Come! We are prepared for you!’
The doctor, who was universally considered
one of the best-tempered creatures on earth, made
this demand in such a dreadful tone of anger, that
Giles and Brittles, who were considerably muddled
by ale and excitement, stared at each other in a state
of stupefaction.
‘Pay attention to the reply,
constable, will you?’ said the doctor, shaking
his forefinger with great solemnity of manner, and
tapping the bridge of his nose with it, to bespeak
the exercise of that worthy’s utmost acuteness.
’Something may come of this before long.’

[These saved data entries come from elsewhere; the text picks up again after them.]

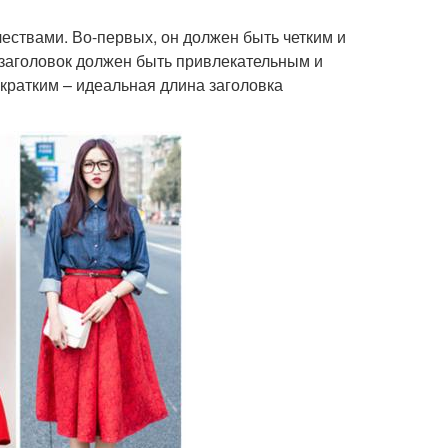
ествами. Во-первых, он должен быть четким и
, заголовок должен быть привлекательным и
 кратким – идеальная длина заголовка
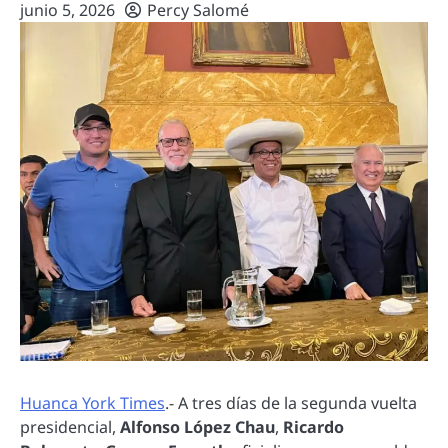
junio 5, 2026
Percy Salomé
Huanca York Times
.- A tres días de la segunda vuelta
presidencial,
Alfonso López Chau
,
Ricardo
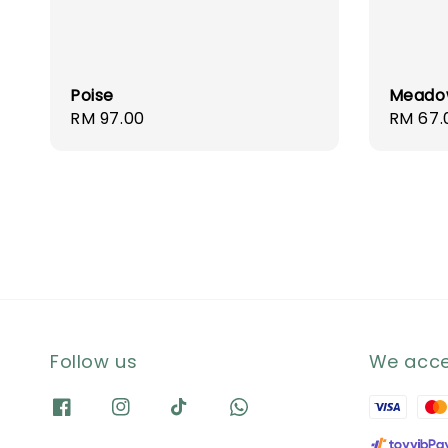
Poise
Meado
Regular
RM 97.00
Regula
RM 67.
price
price
Follow us
We acc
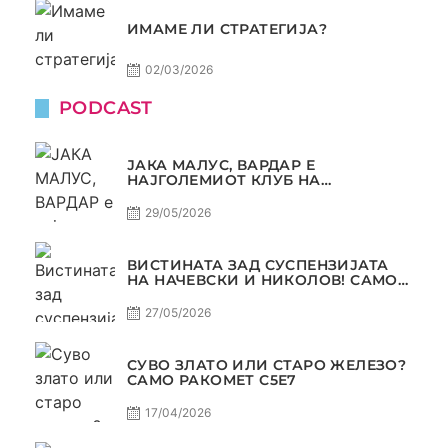
ИМАМЕ ЛИ СТРАТЕГИЈА?
02/03/2026
PODCAST
ЈАКА МАЛУС, ВАРДАР Е
НАЈГОЛЕМИОТ КЛУБ НА
БАЛКАНОТ!
29/05/2026
ВИСТИНАТА ЗАД СУСПЕНЗИЈАТА
НА НАЧЕВСКИ И НИКОЛОВ! САМО
РАКОМЕТ С5Е8
27/05/2026
СУВО ЗЛАТО ИЛИ СТАРО ЖЕЛЕЗО?
САМО РАКОМЕТ С5Е7
17/04/2026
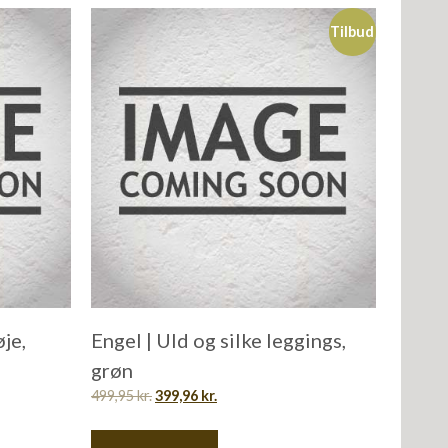
Tilbud
øje,
Engel | Uld og silke leggings,
grøn
499,95
kr.
399,96
kr.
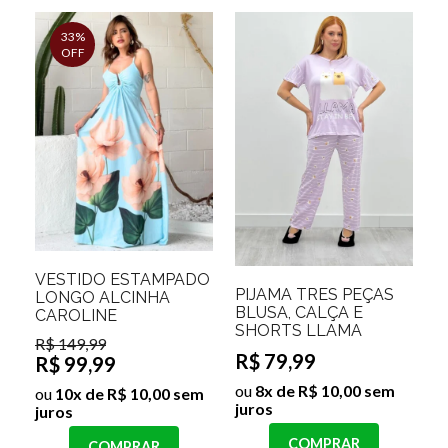
33%
OFF
VESTIDO ESTAMPADO
PIJAMA TRES PEÇAS
LONGO ALCINHA
BLUSA, CALÇA E
CAROLINE
SHORTS LLAMA
R$ 149,99
R$ 79,99
R$ 99,99
ou
8x de R$ 10,00 sem
ou
10x de R$ 10,00 sem
juros
juros
COMPRAR
COMPRAR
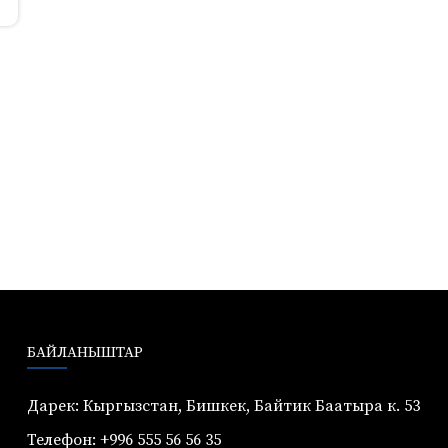
БАЙЛАНЫШТАР
Дарек: Кыргызстан, Бишкек, Байтик Баатыра к. 53
Телефон: +996 555 56 56 35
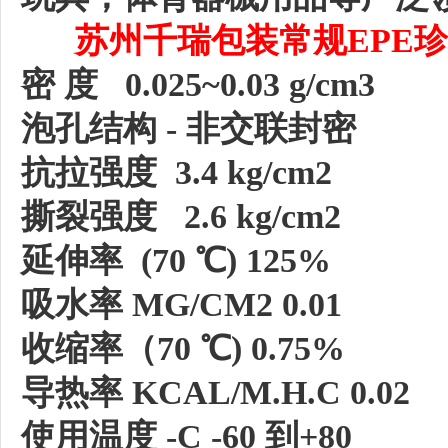
苏州千瑞包装常规
EPE
珍
密
度
0.025~0.03 g/cm3
泡孔结构
- 非交联封密
抗拉强度
3.4 kg/cm2
撕裂强度
2.6 kg/cm2
延伸率
(70 ℃) 125%
吸水率
MG/CM2 0.01
收缩率（
70 ℃) 0.75%
导热率
KCAL/M.H.C 0.02
使用温度
-C -60 到+80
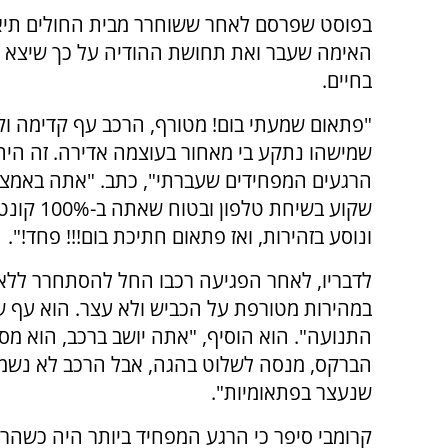
בפוסט שפרסם לאחר ששוחרר מבית החולים תיא
האימה שעבר ואת תחושת ההודיה על כך שיצא 
בחיים.
"פתאום שמעתי בום! מטורף, הרכב עף קדימה ו
שמישהו נתקע בי מאחור בעוצמה אדירה. זה היה
הרגעים המפחידים שעברתי", כתב. "אתה באמצע
שקוע בשי
ונוסע בזהירות, ואז פתאום חתיכת בום!!! פחד!".
לדבריו, לאחר הפגיעה רכבו החל להסתחרר ללא 
במהירות מטורפת על הכביש ולא עצר. הוא עף של
התנועה". הוא הוסיף, "אתה יושב ברכב, הוא מ
הברקס, מנסה לשלוט בהגה, אבל הרכב לא נשמע
שנעצר בפתאומיות".
קרומבי סיפר כי הרגע המפחיד ביותר היה כשה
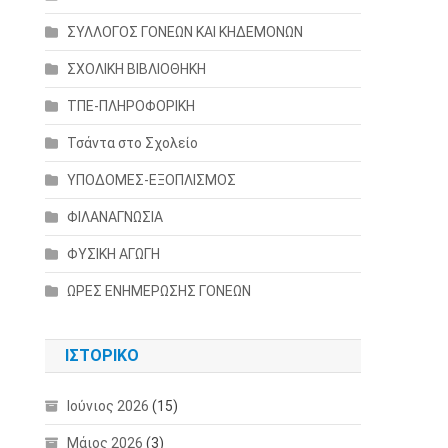
ΣΥΛΛΟΓΟΣ ΓΟΝΕΩΝ ΚΑΙ ΚΗΔΕΜΟΝΩΝ
ΣΧΟΛΙΚΗ ΒΙΒΛΙΟΘΗΚΗ
ΤΠΕ-ΠΛΗΡΟΦΟΡΙΚΗ
Τσάντα στο Σχολείο
ΥΠΟΔΟΜΕΣ-ΕΞΟΠΛΙΣΜΟΣ
ΦΙΛΑΝΑΓΝΩΣΙΑ
ΦΥΣΙΚΗ ΑΓΩΓΗ
ΩΡΕΣ ΕΝΗΜΕΡΩΣΗΣ ΓΟΝΕΩΝ
ΙΣΤΟΡΙΚΌ
Ιούνιος 2026
(15)
Μάιος 2026
(3)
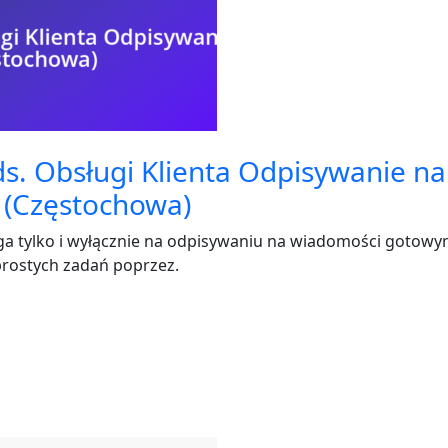
 ds. Obsługi Klienta Odpisywanie na
 (Częstochowa)
 tylko i wyłącznie na odpisywaniu na wiadomości gotowy
rostych zadań poprzez.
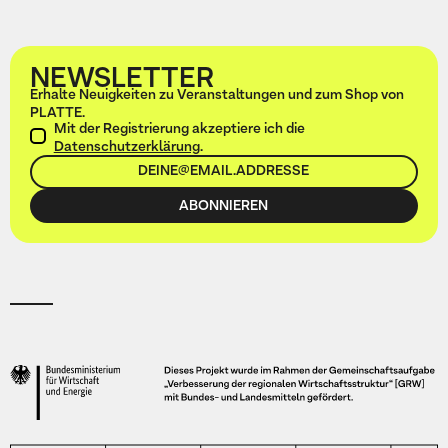
NEWSLETTER
Erhalte Neuigkeiten zu Veranstaltungen und zum Shop von
PLATTE.
Mit der Registrierung akzeptiere ich die
Datenschutzerklärung
.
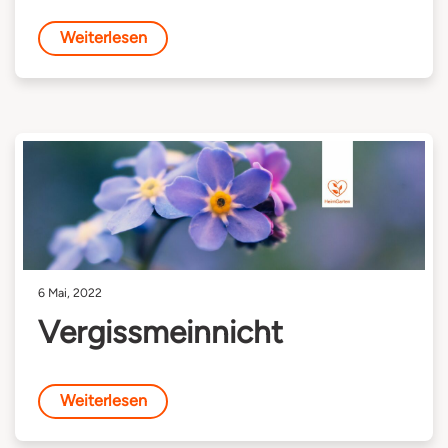
Weiterlesen
6 Mai, 2022
Vergissmeinnicht
Weiterlesen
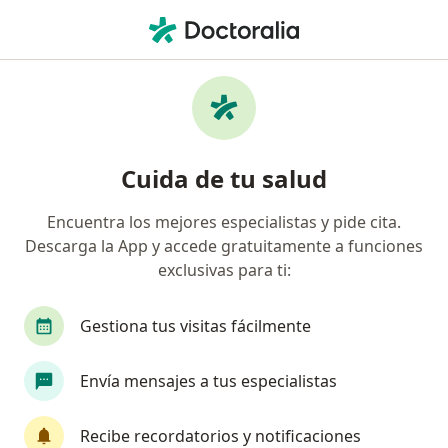
Men
Ronquidos • Bogotá, Cundinamarca
Filtros
• 1
Seguro
Mapa
Especialistas en Ronquidos en Bogotá
Cuida de tu salud
Encuentra los mejores especialistas y pide cita.
¿Qué especialidad estás buscando?
Descarga la App y accede gratuitamente a funciones
Otorrinolaringólogo
Psicólogo
Pediatra
exclusivas para ti:
Gestiona tus visitas fácilmente
Envía mensajes a tus especialistas
Recibe recordatorios y notificaciones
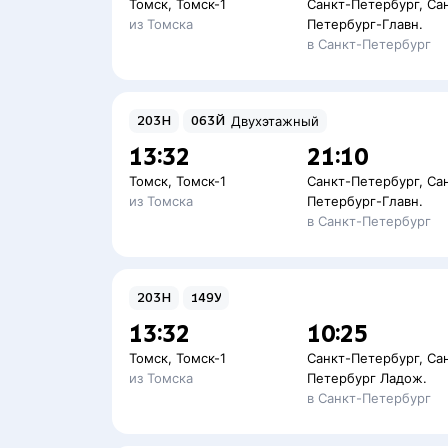
Томск
,
Томск-1
Санкт-Петербург
,
Са
из Томска
Петербург-Главн.
в Санкт-Петербург
203Н
063Й
Двухэтажный
13:32
21:10
Томск
,
Томск-1
Санкт-Петербург
,
Са
из Томска
Петербург-Главн.
в Санкт-Петербург
203Н
149У
13:32
10:25
Томск
,
Томск-1
Санкт-Петербург
,
Са
из Томска
Петербург Ладож.
в Санкт-Петербург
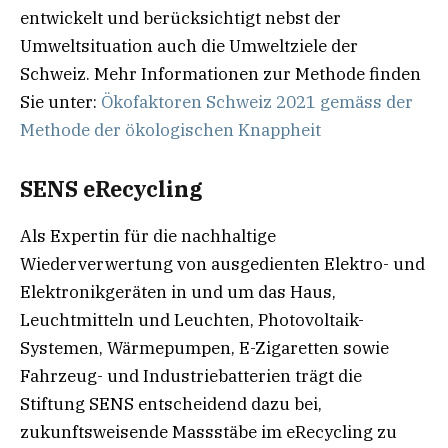
entwickelt und berücksichtigt nebst der
Umweltsituation auch die Umweltziele der
Schweiz. Mehr Informationen zur Methode finden
Sie unter:
Ökofaktoren Schweiz 2021 gemäss der
Methode der ökologischen Knappheit
SENS eRecycling
Als Expertin für die nachhaltige
Wiederverwertung von ausgedienten Elektro- und
Elektronikgeräten in und um das Haus,
Leuchtmitteln und Leuchten, Photovoltaik-
Systemen, Wärmepumpen, E-Zigaretten sowie
Fahrzeug- und Industriebatterien trägt die
Stiftung SENS entscheidend dazu bei,
zukunftsweisende Massstäbe im eRecycling zu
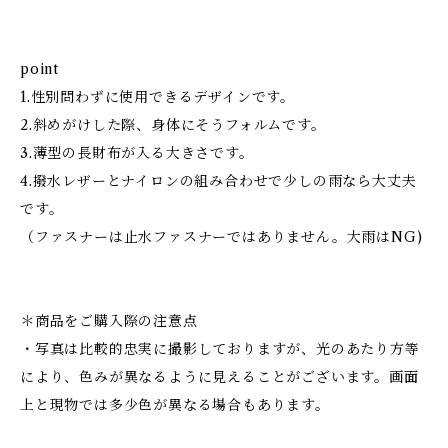
point
1.性別問わずに使用できるデザインです。
2.斜めがけした際、身体にそうフォルムです。
3.薄型の長財布が入る大きさです。
4.撥水レザーとナイロンの組み合わせで少しの雨なら大丈夫
です。
（ファスナーは止水ファスナーではありません。大雨はNG)
＊商品をご購入際の注意点
・写真は比較的忠実に撮影しておりますが、光のあたり方等
により、色みが異なるように見えることがございます。画面
上と現物では多少色が異なる場合もあります。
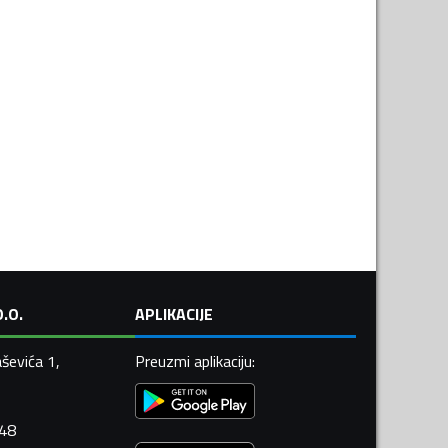
.O.
APLIKACIJE
ševića 1,
Preuzmi aplikaciju
:
448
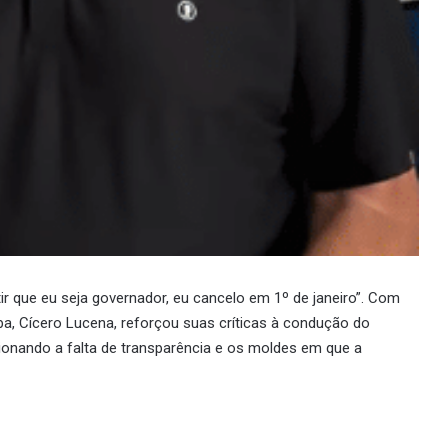
r que eu seja governador, eu cancelo em 1º de janeiro”. Com
ba, Cícero Lucena, reforçou suas críticas à condução do
onando a falta de transparência e os moldes em que a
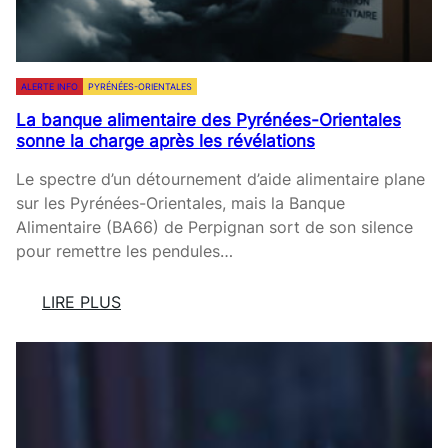
I
’
Q
E
U
U
E
R
ALERTE INFO
PYRÉNÉES-ORIENTALES
D
O
La banque alimentaire des Pyrénées-Orientales
E
S
sonne la charge après les révélations
T
P
R
O
Le spectre d’un détournement d’aide alimentaire plane
U
U
sur les Pyrénées-Orientales, mais la Banque
M
R
Alimentaire (BA66) de Perpignan sort de son silence
P
L
pour remettre les pendules…
’
A
LIRE PLUS
G
:
R
L
I
A
C
B
U
A
L
N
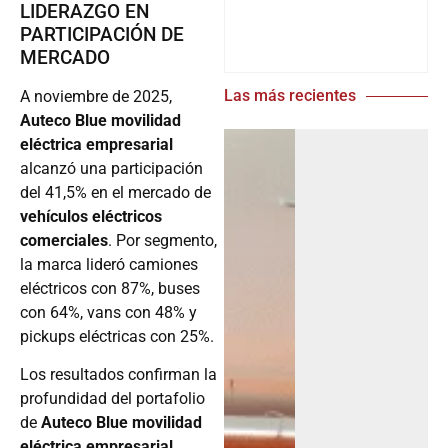
LIDERAZGO EN
PARTICIPACIÓN DE
MERCADO
Las más recientes
A noviembre de 2025,
Auteco Blue movilidad
eléctrica empresarial
alcanzó una participación
del 41,5% en el mercado de
vehículos eléctricos
comerciales
. Por segmento,
la marca lideró camiones
eléctricos con 87%, buses
con 64%, vans con 48% y
pickups eléctricas con 25%.
Los resultados confirman la
profundidad del portafolio
de
Auteco Blue movilidad
eléctrica empresarial
,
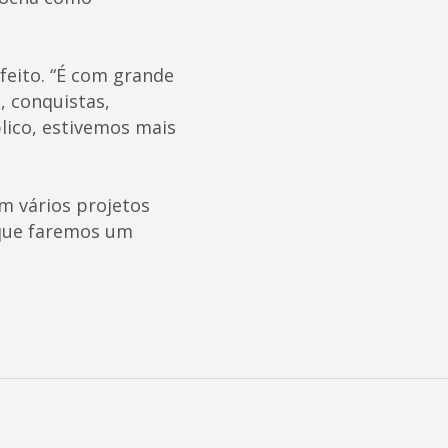
 feito. “É com grande
, conquistas,
lico, estivemos mais
om vários projetos
 que faremos um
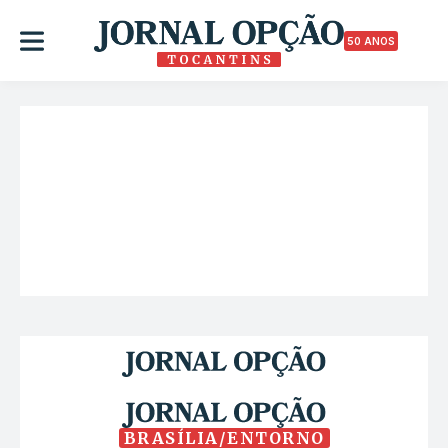
50 ANOS
BRASÍLIA/ENTORNO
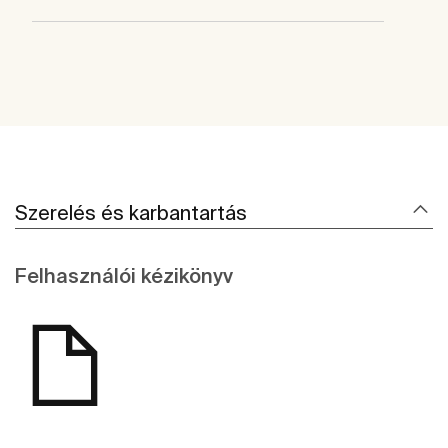
Szerelés és karbantartás
Felhasználói kézikönyv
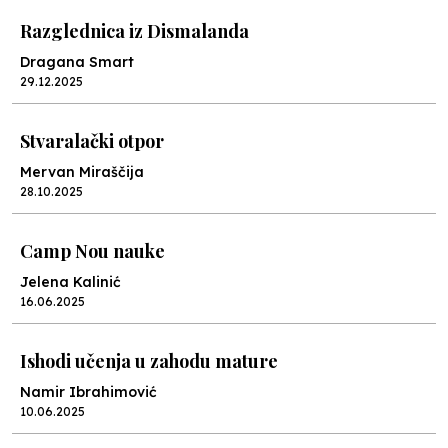
Razglednica iz Dismalanda
Dragana Smart
29.12.2025
Stvaralački otpor
Mervan Miraščija
28.10.2025
Camp Nou nauke
Jelena Kalinić
16.06.2025
Ishodi učenja u zahodu mature
Namir Ibrahimović
10.06.2025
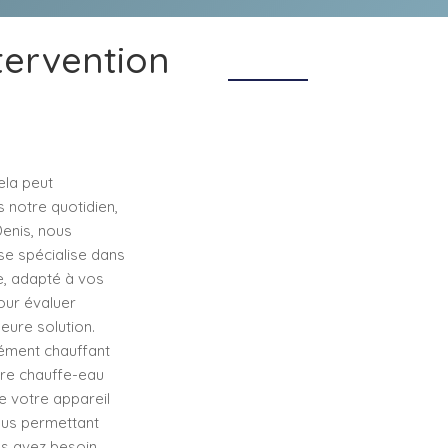
tervention
ela peut
s notre quotidien,
Denis, nous
se spécialise dans
e, adapté à vos
our évaluer
eure solution.
lément chauffant
tre chauffe-eau
e votre appareil
vous permettant
ous avez besoin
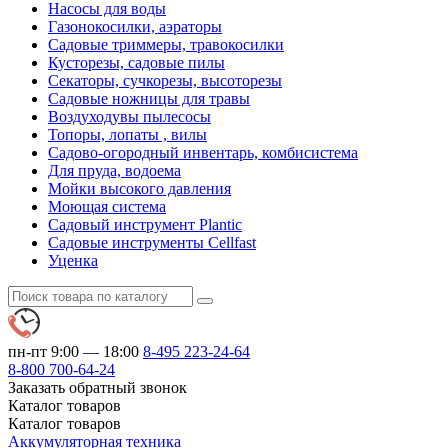
Насосы для воды
Газонокосилки, аэраторы
Садовые триммеры, травокосилки
Кусторезы, садовые пилы
Секаторы, сучкорезы, высоторезы
Садовые ножницы для травы
Воздуходувы пылесосы
Топоры, лопаты , вилы
Садово-огородный инвентарь, комбисистема
Для пруда, водоема
Мойки высокого давления
Моющая система
Садовый инструмент Plantic
Садовые инструменты Cellfast
Уценка
пн-пт 9:00 — 18:00
8-495
223-24-64
8-800
700-64-24
Заказать обратный звонок
Каталог
товаров
Каталог
товаров
Аккумуляторная техника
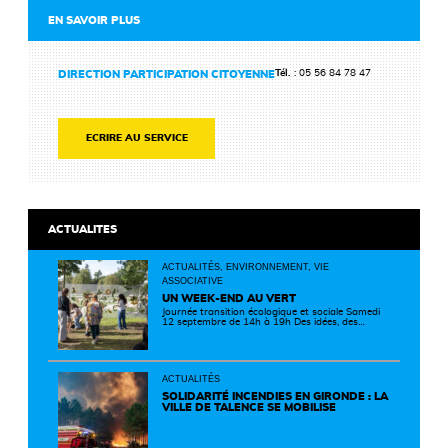
EN SAVOIR PLUS
Tél.
: 05 56 84 78 47
DIRECTION PARTICIPATION CITOYENNE
ECRIRE AU SERVICE
ACTUALITES
ACTUALITÉS, ENVIRONNEMENT, VIE
ASSOCIATIVE
UN WEEK-END AU VERT
Journée transition écologique et sociale Samedi
12 septembre de 14h à 19h Des idées, des
solutions et des rencontres pour passer à
l'action ! Cette journée réunit de nombreux
partenaires autour d'initiatives concrètes pour
un territoire plus durable et solidaire.
ACTUALITÉS
SOLIDARITÉ INCENDIES EN GIRONDE : LA
VILLE DE TALENCE SE MOBILISE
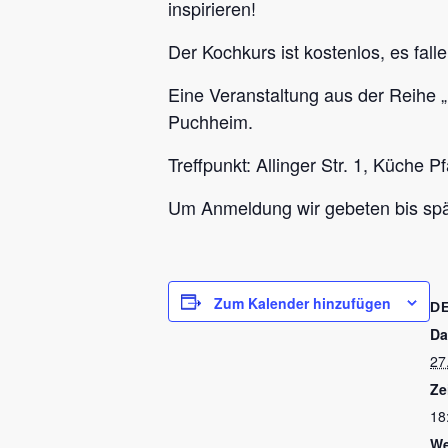
inspirieren!
Der Kochkurs ist kostenlos, es falle
Eine Veranstaltung aus der Reihe „
Puchheim.
Treffpunkt: Allinger Str. 1, Küche P
Um Anmeldung wir gebeten bis spä
Zum Kalender hinzufügen
D
Da
27
Ze
18
We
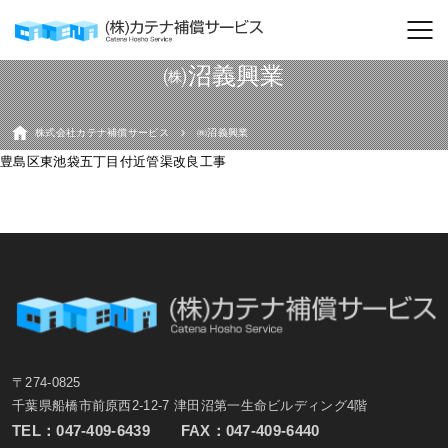
㈱沼義興業
株式会社カテナ補償サービス
㈱沼義興業
豊島区東池袋五丁目付近管渠改良工事
〒274-0825
千葉県船橋市前原西2-12-7 津田沼第一生命ビルディング4階
TEL：
047-409-6439
FAX：047-409-6440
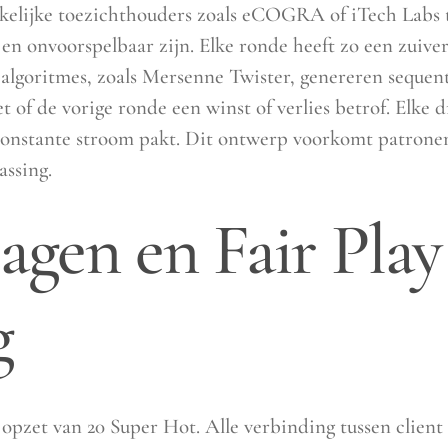
elijke toezichthouders zoals eCOGRA of iTech Labs te
g en onvoorspelbaar zijn. Elke ronde heeft zo een zui
goritmes, zoals Mersenne Twister, genereren sequentie
 of de vorige ronde een winst of verlies betrof. Elke d
onstante stroom pakt. Dit ontwerp voorkomt patronen
assing.
lagen en Fair Play
g
de opzet van 20 Super Hot. Alle verbinding tussen clien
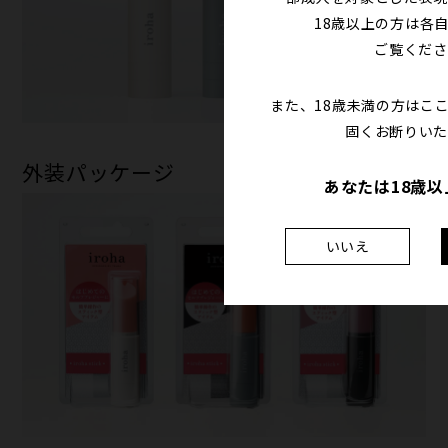
18歳以上の方は各
ご覧くださ
また、18歳未満の方はこ
固くお断りいた
外装パッケージ
あなたは18歳
いいえ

The constable looked as wise as he
could, and took up his staff of office: which
had been reclining indolently in the chimney-corner.
‘It’s a simple question
of identity, you will observe,’ said the doctor.
‘That’s what it is, sir,’
replied the constable, coughing with great violence;
for he had finished his ale in a hurry, and some of
it had gone the wrong way.
‘Here’s the house broken
into,’ said the doctor, ’and a couple of
men catch one moment’s glimpse of a boy, in the
midst of gunpowder smoke, and in all the distraction
of alarm and darkness. Here’s a boy comes
to that very same house, next morning, and because
he happens to have his arm tied up, these men lay
violent hands upon him—by doing which, they
place his life in great danger—and swear
he is the thief. Now, the question is, whether
these men are justified by the fact; if not, in what
situation do they place themselves?’
The constable nodded profoundly.
He said, if that wasn’t law, he would be glad
to know what was.
‘I ask you again,’ thundered
the doctor, ’are you, on your solemn oaths,
able to identify that boy?’
Brittles looked doubtfully at Mr.
Giles; Mr. Giles looked doubtfully at Brittles; the
constable put his hand behind his ear, to catch the
reply; the two women and the tinker leaned forward
to listen; the doctor glanced keenly round; when a
ring was heard at the gate, and at the same moment,
the sound of wheels.
‘It’s the runners!’
cried Brittles, to all appearance much relieved.
‘The what?’ exclaimed
the doctor, aghast in his turn.
‘The Bow Street officers, sir,’
replied Brittles, taking up a candle; ’me and
Mr. Giles sent for ’em this morning.’
‘What?’ cried the doctor.
‘Yes,’ replied Brittles;
’I sent a message up by the coachman, and I
only wonder they weren’t here before, sir.’
’You did, did you? Then
confound your—slow coaches down here; that’s
all,’ said the doctor, walking away.